Friday, September 21, 2007

Whither Floyd Landis?

As nearly everyone's heard, Floyd Landis lost his appeal and was stripped of the mayeux jaune and his victory in 2006's Tour de France. Whether Floyd will pursue further appeals is unknown.

There seems to be a degree of conceptual severance here, and I believe it is that the people who are making the adjudicative decisions here do not understand the process of working with sensitive test equipment and the procedures that must be rigorously followed to obtain consistent, reproducible results that are directly traceable to a standard.

It's a very simple notion, really, and anyone who spent as long as I did in the aviation field understands it well. It goes like this.

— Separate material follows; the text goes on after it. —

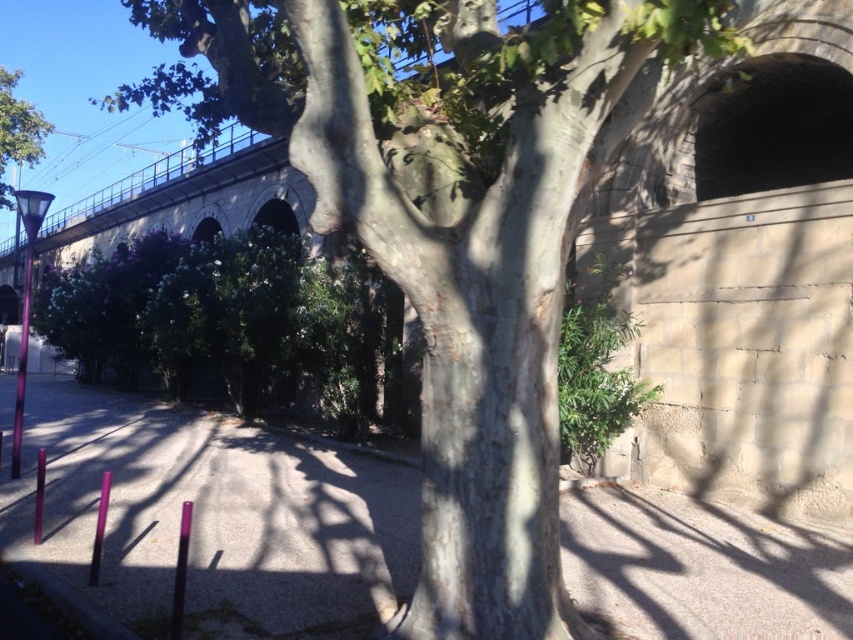 Does dark concrete tunnel at upper right appear over green leafy tree at upper left?

No, dark concrete tunnel at upper right is not above green leafy tree at upper left.

Does point (764, 180) come in front of point (33, 154)?

Yes, it is.

The height and width of the screenshot is (640, 853). Find the location of `dark concrete tunnel at upper right`. dark concrete tunnel at upper right is located at coordinates [x=773, y=125].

If you can't document and depend on the accuracy, traceability, and consistency of your processes and methods, you've no business assuming that you've got a reproducible result that you can bet the ranch on.

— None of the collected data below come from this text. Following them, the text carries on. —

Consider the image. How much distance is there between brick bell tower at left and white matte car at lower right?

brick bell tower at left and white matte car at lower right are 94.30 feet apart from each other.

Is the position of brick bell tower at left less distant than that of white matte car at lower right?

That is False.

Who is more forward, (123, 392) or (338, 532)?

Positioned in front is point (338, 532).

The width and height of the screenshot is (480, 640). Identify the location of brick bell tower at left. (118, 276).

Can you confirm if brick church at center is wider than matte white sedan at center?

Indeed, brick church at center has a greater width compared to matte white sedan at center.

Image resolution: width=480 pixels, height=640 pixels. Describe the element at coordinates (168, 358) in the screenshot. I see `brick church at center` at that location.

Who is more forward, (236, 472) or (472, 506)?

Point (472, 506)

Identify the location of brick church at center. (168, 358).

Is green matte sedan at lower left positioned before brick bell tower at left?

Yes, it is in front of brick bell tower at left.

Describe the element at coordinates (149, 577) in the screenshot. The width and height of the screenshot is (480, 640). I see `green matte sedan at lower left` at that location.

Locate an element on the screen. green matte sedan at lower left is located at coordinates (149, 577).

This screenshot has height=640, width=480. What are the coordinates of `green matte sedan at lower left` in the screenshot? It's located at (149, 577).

That's why we calibrate our measuring and test equipment from torque wrenches and calipers to sophisticated vibration analyzers, and why we use a checklist that ensures that the setup and test sequence is by the book. If you don't have that traceability, you don't have a consistently reproducible result.

And if you do not have a consistently reproducible result, you have no business releasing an aircraft for flight, pronouncing something good or bad, or hanging a guy out to dry on that basis.

Whatever. At its rock bottom worst, Floyd will be back, with his integrity intact.

He didn't roll over and play dead as he was expected to.

And he got himself across the finish line.